By Ed Runyan
Jurors will resume deliberations today on the guilt or innocence of James L. Patterson of Youngstown, charged with involuntary manslaughter, corrupting another with drugs and drug trafficking in the overdose death of Christina Sheesley, 17, of Girard.
The jury of six men and six women deliberated for an hour Wednesday in the Trumbull County Common Pleas courtroom of Judge Ronald Rice.
Patterson is charged with a combination of offenses that hasn’t been indicted in Trumbull or Mahoning counties in recent years: Being a drug dealer whose actions led to the death of a customer.
A similar case was tried in Trumbull County in 1998 in which an inmate at Trumbull Correctional Institute was convicted of involuntary manslaughter and corrupting another with drugs for giving a lethal dose of heroin to a fellow inmate who died. Robert Baksi, now 55, was sentenced to 18 years in prison.
Patterson, 28, of Division Street, didn’t testify or present any witnesses on his behalf. His attorney, James Lanzo, spent considerable time in closing arguments talking about Tyler Stevens, the other man charged in Sheesley’s death.
Lanzo became animated while recounting testimony given by and about Stevens, 20, who pleaded guilty to most of the same offenses Patterson is charged with. Stevens reached a plea agreement calling for five years in prison in exchange for his testimony.
Patterson could be sentenced to 30 years or more if convicted.
According to testimony, Sheesley went to the apartment Stevens shared with his father on Park Avenue in Girard on April 6, 2012, to celebrate her birthday with heroin.
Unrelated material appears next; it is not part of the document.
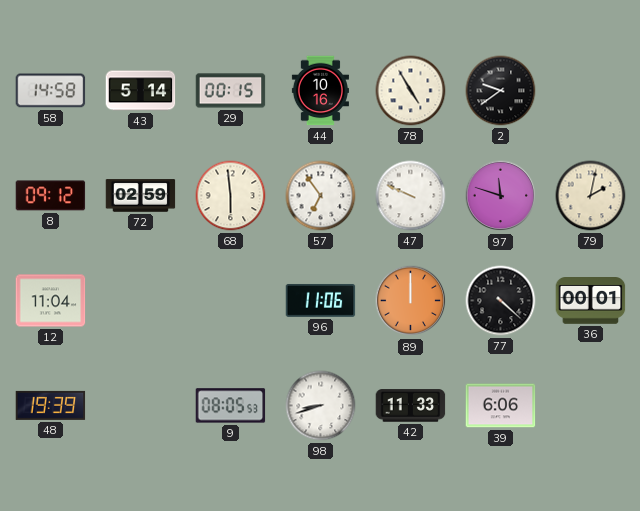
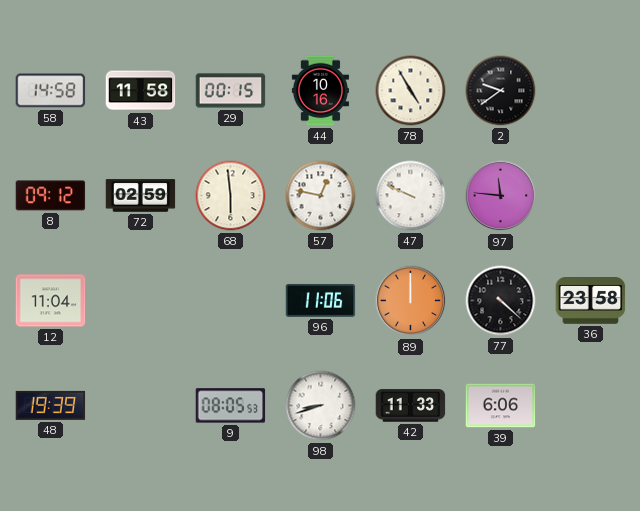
43: 5:14 -> 11:58
57: 6:54 -> 12:47
97: 11:48 -> 11:46
79: 2:02 -> none
36: 00:01 -> 23:58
Stevens made a call to Patterson, and Patterson delivered the drug while Sheesley and her best friend, Alexis Hugel, 18, watched.
After Patterson left and Hugel took a 20-minute walk, Stevens “cooked” the heroin and injected it into himself and Sheesley.
When Hugel returned about 9:30 p.m., Sheesley had fallen unconscious. She remained unconscious throughout the night and was found dead about 9 a.m. the next morning after Stevens called police.
During the night, Stevens and Hugel attempted to wake Sheesley but could not.
Lanzo told the jury that testimony demonstrated Stevens was the most responsible for Sheesley’s death, but Stevens “cares only about [himself] because he knows he’s in deep,” and blamed everyone else.
“Tyler will lie to anyone, even himself,” Lanzo said.
Lanzo tried poking holes in the testimony of Girard police, who set up a controlled drug buy and arrested Patterson in Girard on May 24, 2011, with a large amount of heroin and some cocaine in the car.
The attorney argued that the drugs in the car might have belonged to the other two people in the car. He also argued that Sheesley’s death, which involved a diagnosis of heroin overdose and pneumonia, might have resulted from Stevens throwing water on her face to wake her up.
Assistant prosecutor Chuck Morrow called Lanzo’s comments “red herrings,” saying the law allows for more than one person to be convicted in an involuntary manslaughter death, but Patterson’s role “put the ball in motion,” and only Patterson is on trial.
Baksi was a trustee at TCI in 1997, meaning he had special privileges, when he slid a needle containing heroin under the cell door of inmate Daniel Williams.
It was a strong dose, and it killed Williams, causing a coroner to rule his death homicide. The Warren-based Ohio 11th District Court of Appeals upheld Baksi’s conviction.
Dr. Humphrey Germaniuk, Trumbull County coroner, said the concentration of heroin in Sheesley’s blood and urine was on the low end of the lethal range.
Lanzo said Wednesday he’s familiar with Mahoning County Common Pleas Court and doesn’t believe a defendant has been indicted there in many years on charges that drug-dealing led to an involuntary manslaughter.